A method for constructing a confidence bound for the actual error rate of a prediction rule in high dimensions

Kevin K. Dobbin

National Cancer Institute, 6130 Executive Boulevard, EPN Room 8124, Rockville, MD 20892, USA dobbinke{at}mail.nih.gov

Constructing a confidence interval for the actual, conditional error rate of a prediction rule from multivariate data is problematic because this error rate is not a population parameter in the traditional sense—it is a functional of the training set. When the training set changes, so does this "parameter." A valid method for constructing confidence intervals for the actual error rate had been previously developed by McLachlan.
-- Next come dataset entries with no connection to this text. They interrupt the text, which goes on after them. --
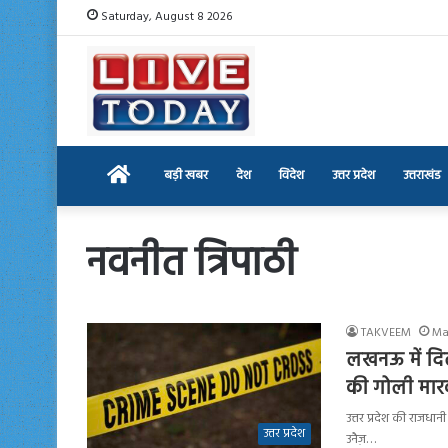
Saturday, August 8 2026
Home
बड़ी खबर
देश
विदेश
उत्तर प्रदेश
उत्तराखंड
नवनीत त्रिपाठी
TAKVEEM
Ma
लखनऊ में दिल 
की गोली मारक
उत्तर प्रदेश की राजधा
उत्तर प्रदेश
उनैज़…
However, McLachlan's method cannot be applied in many cancer research settings because it requires the number of samples to be much larger than the number of dimensions (n >> p), and it assumes that no dimension-reducing feature selection step is performed. Here, an alternative to McLachlan's method is presented that can be applied when p >> n, with an additional adjustment in the presence of feature selection. Coverage probabilities of the new method are shown to be nominal or conservative over a wide range of scenarios. The new method is relatively simple to implement and not computationally burdensome.

Keywords: Accuracy; Confidence interval; Error rate; Prediction

Received February 25, 2008; revised September 2, 2008; accepted for publication September 18, 2008.